The squares of a 2×60 chessboard are coloured black and white in the standard alternating pattern. At random, exactly half of the black squares are removed from the board. The expected number of white squares that have no neighbours after this process can be expressed as a/b where a and b are coprime positive integers. What is the value of a+b?
Details and assumptions:
>Note: The black squares are not removed with probability 12. Rather, it is given that exactly 30 black squares are removed.
>A square is a neighbour if it is located directly to the left, right, top or bottom of the initial square. Squares that are connected by exactly 1 vertex are not neighbors. I've started doing this, let's see who will come first. A Challenge !!!
To solve this problem, we need to calculate the expected number of white squares that have no neighboring black squares after exactly half of the black squares are removed from the chessboard.
First, let's determine the number of white squares on the original chessboard. Given a 2×60 chessboard with alternating black and white squares, there are a total of (2×60)/2 = 60 white squares.
Next, let's consider the number of white squares that have no neighboring black squares. On a standard alternating chessboard, each white square has four potential neighbors: two on the left and right, and two on the top and bottom. However, some of these potential neighbors may be black squares.
To count the number of white squares that have no black neighbors, we need to consider the pattern of the chessboard. Since the chessboard is 2×60, there are 30 rows of white squares. In each row, the first and last squares have three potential neighbors, while the remaining squares have four potential neighbors. This is because the first and last squares have only one neighbor on the side facing the black squares. In the remaining rows, all white squares have four potential neighbors.
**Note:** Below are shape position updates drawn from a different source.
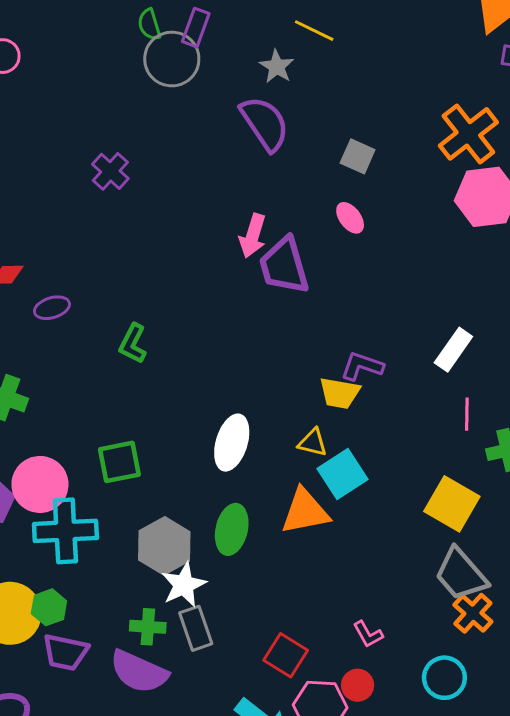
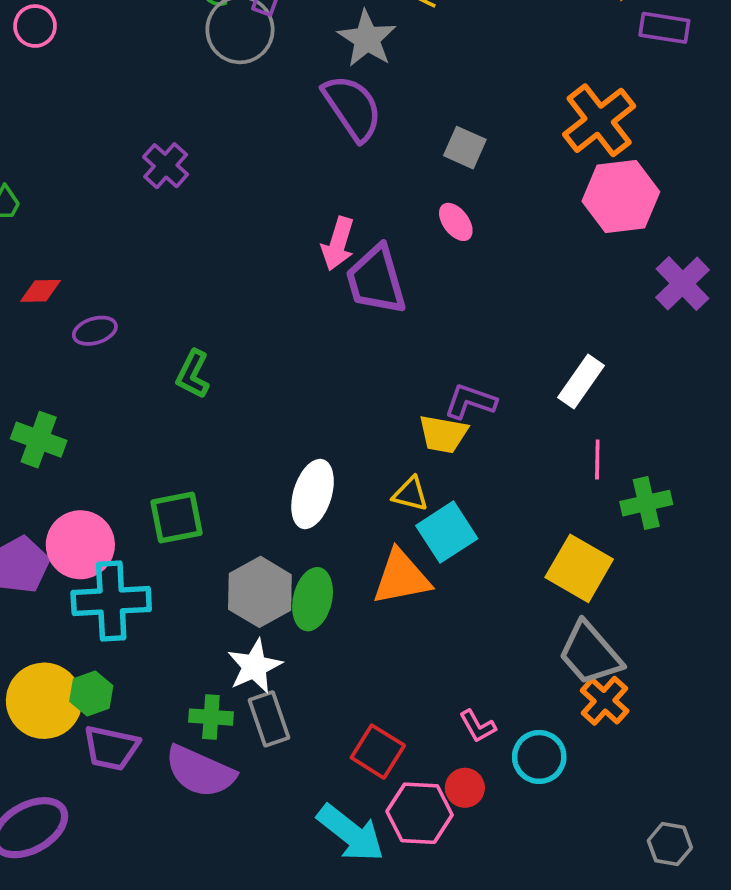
gray star: (277, 67) -> (367, 39), size x1.4
gray hexagon: (164, 546) -> (260, 592), moved
cyan circle: (444, 678) -> (539, 757), moved

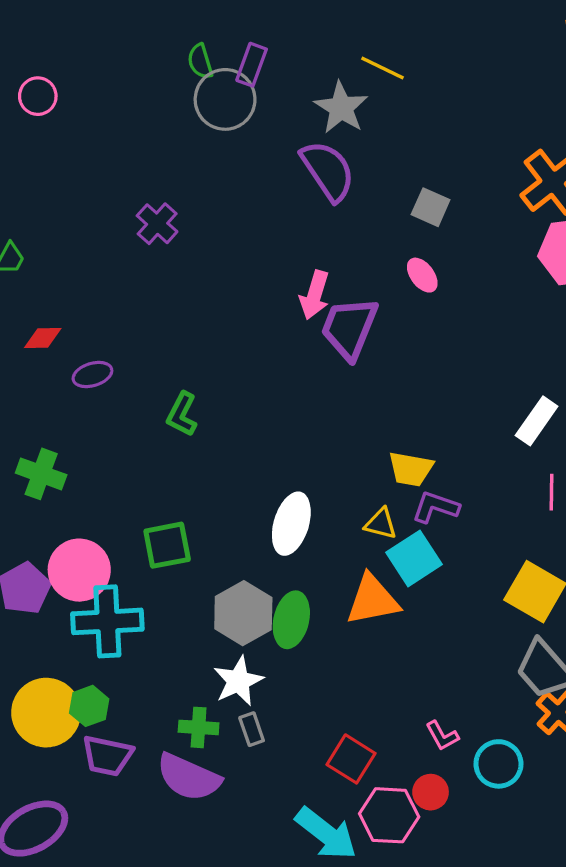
purple trapezoid: (376, 280) -> (349, 328), turned 38
purple L-shape: (470, 401) -> (436, 507), moved
gray rectangle: (269, 719) -> (252, 729), size x0.7

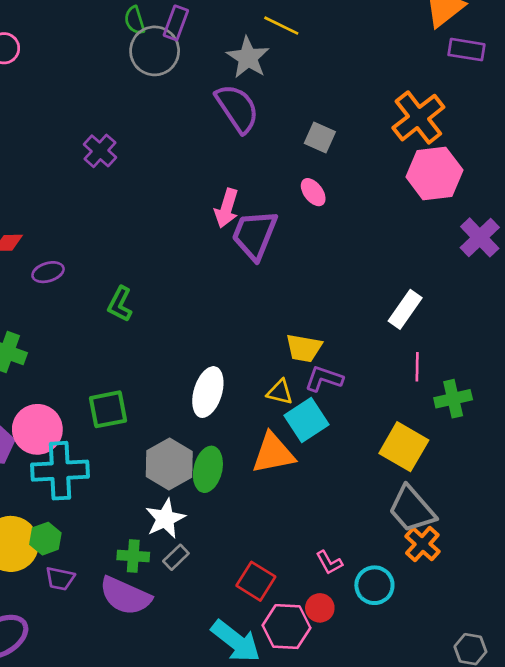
gray rectangle: (252, 729) -> (176, 557), turned 65
purple trapezoid: (107, 756) -> (60, 579), size x0.7

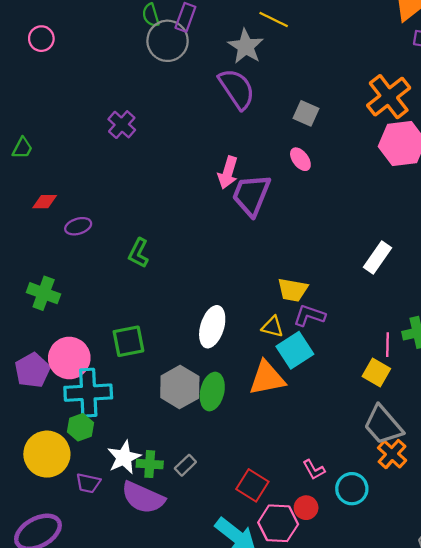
pink line: (417, 367) -> (388, 345), moved
yellow square: (404, 447) -> (376, 373), size x0.7
white star: (165, 519) -> (124, 457), moved
green hexagon: (45, 539) -> (80, 427), moved

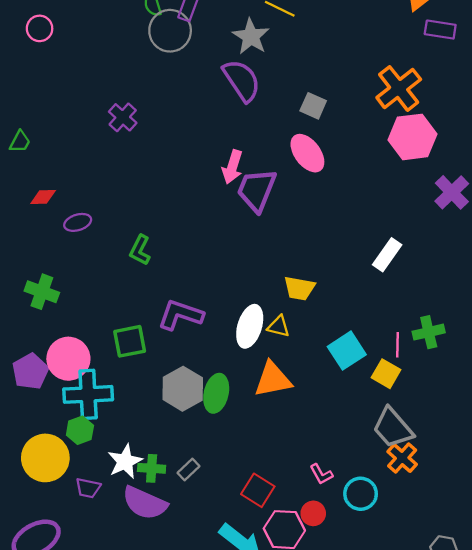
pink ellipse: (300, 159) -> (307, 153), size x1.6
purple L-shape: (309, 316) -> (180, 315), moved, size x1.4
white ellipse: (212, 327) -> (250, 326), moved
cyan square: (295, 350) -> (347, 351), moved

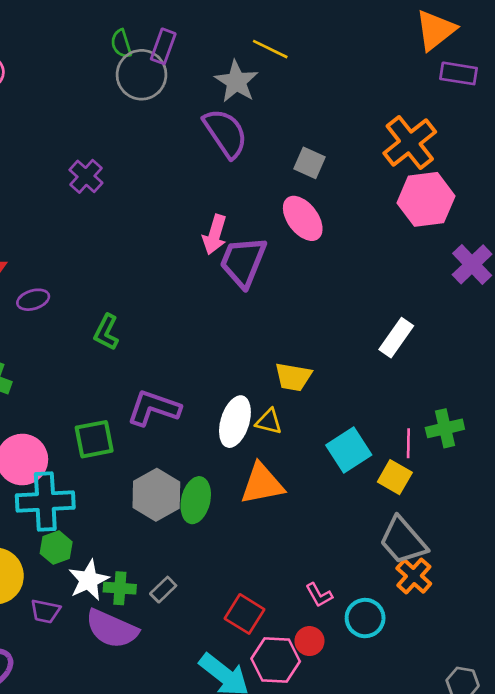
green hexagon: (80, 430) -> (56, 548), moved

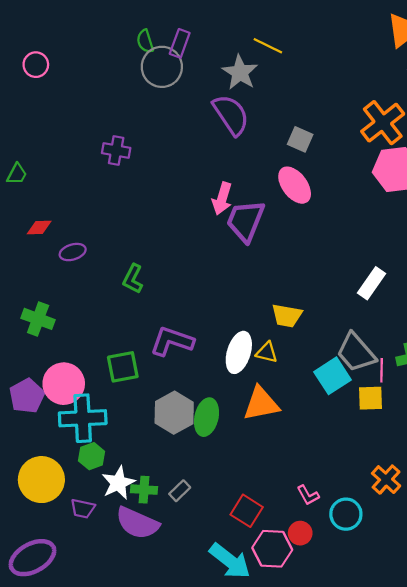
purple cross: (86, 176) -> (116, 151), turned -32
yellow square: (395, 477) -> (370, 398), turned -32
gray trapezoid: (403, 541) -> (356, 352), moved

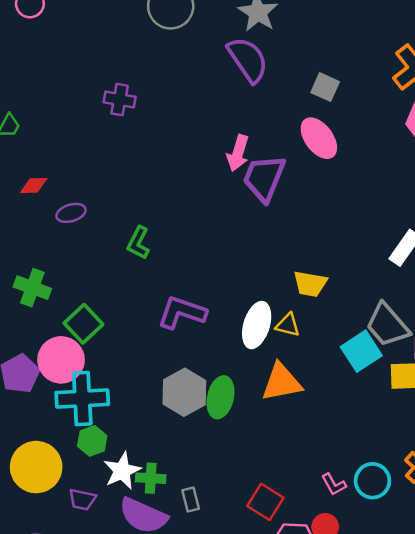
green square: (123, 367) -> (83, 324), moved, turned -32
gray rectangle: (180, 491) -> (191, 499), moved, turned -60
cyan circle: (346, 514) -> (372, 481), moved

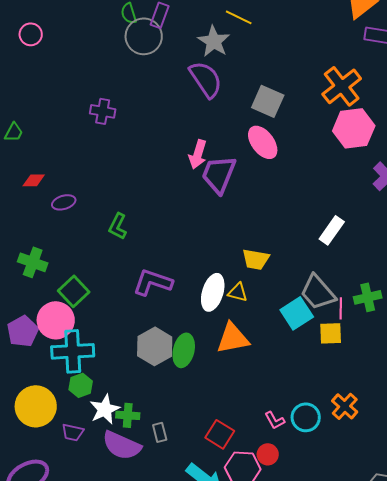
gray square: (325, 87) -> (268, 101), size x1.4

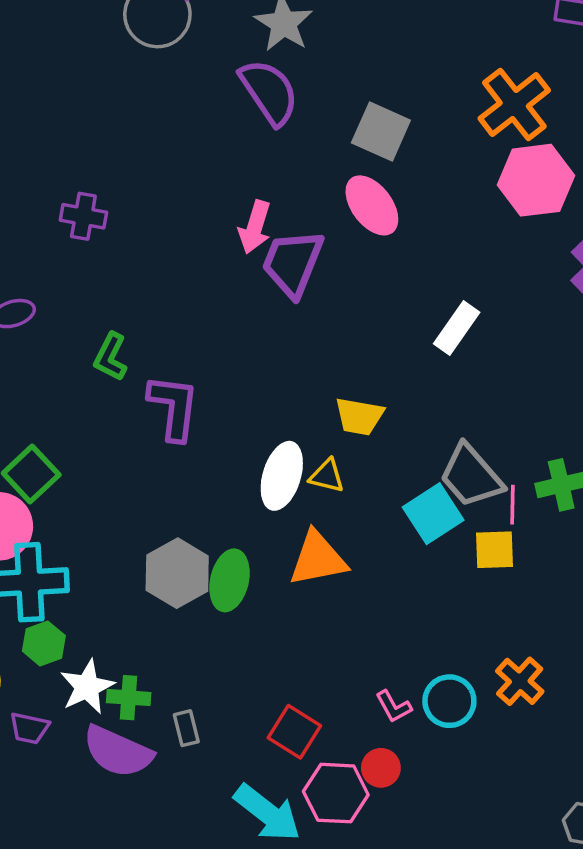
purple cross: (103, 111) -> (83, 216), moved
white rectangle: (332, 230) -> (457, 328), moved
purple L-shape: (153, 282) -> (174, 407), moved, turned 78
To calculate the number of white squares that have no neighboring black squares, we have:
- 2 white squares in the first row with 3 potential neighbors each,
- 58 white squares in the remaining rows with 4 potential neighbors each.
Thus, the total number of white squares with no neighboring black squares is given by:
2 × 3 + 58 × 4 = 2 + 232 = 234.
Now, since exactly half of the black squares are removed from the board, we have removed 30 black squares. This means that there are now 30 black squares remaining on the chessboard.
To calculate the expected number of white squares that have no neighboring black squares, we need to consider the probability that each black square is removed. Since there are 30 black squares remaining and 60 white squares in total, the probability of removing any individual black square is given by:
Probability of removing a black square = 30 black squares / 60 white squares = 1/2.
Now, we can calculate the expected number of white squares that have no neighboring black squares as follows:
Expected number = Probability of removing a black square × Number of white squares with no black neighbors
= (1/2) × 234
= 117/2.
The expected number of white squares with no neighboring black squares is 117/2. Therefore, the value of a + b is 117 + 2 = 119.